Failure to match is opaque
Similar to regular expressions, it can be difficult to figure out why a match isn’t made for a given input.
Simplifying and decomposing can help.
Function application can be used (m/app #(doto % prn) ?x)
to spy on terms.
Reduction
Meander has recursion, so you can reduce. But recursion has no syntactic advantage. The next branch of Meander (zeta) contains a neater way to express reduction.
Memory variable correspondence
Nested memory variables in a single expression can get confusing, and often don’t behave as you’d expect. There is potential for simplification issue#129. The next branch of Meander (zeta) has flexibility in how variables behave, which may solve this.
Performance
On par with hand rolled functions. Meander is a high quality library: fast and reliable.
Decomposition
The current options for creating sub-patterns are m/with
and m/app
,
Which are equivalent to functional decomposition.
Other approaches to data transformation
Here is a short list of other data transformation approaches in Clojure so that we can examine where they differ from Meander:
Clojure.core |
Clojure is concise and powerful.
Many functions defined on few primary data structures.
We operate on data but do not specify what the data is.

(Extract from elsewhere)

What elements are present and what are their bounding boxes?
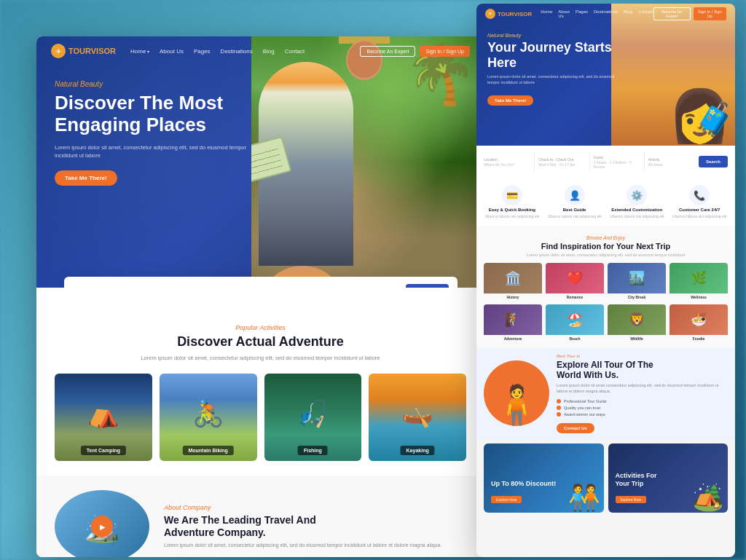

So it is common to be looking at a function that operates on |
Destructuring |
Does one job well. No logic expressions or substitution. |
Core.match, Core.logic |
Independently work great. There is no convenient syntax for substitution. |
Clojure.spec |
Defines the shape of |
Specter |
Takes a navigator/action approach. Improves data manipulation. Very compact, linguistic. |
Each of these approaches have benefits and drawbacks. The purpose of this article was to show where Meander sits relative to these methods, and hopefully inspire you to explore this approach.
Conclusion
The mathematical style term rewriting approach to data transformation has several merits:
-
When reading expressions, inputs and outputs are instantly recognizable
-
When writing expressions, examples can be converted to patterns
-
The declarative style is symmetrically pleasing
-
Visual expression is more effective than verbal expression
Meander provides term rewriting as a convenient library for Clojure. I hope you will give it a try and find it as useful as I have.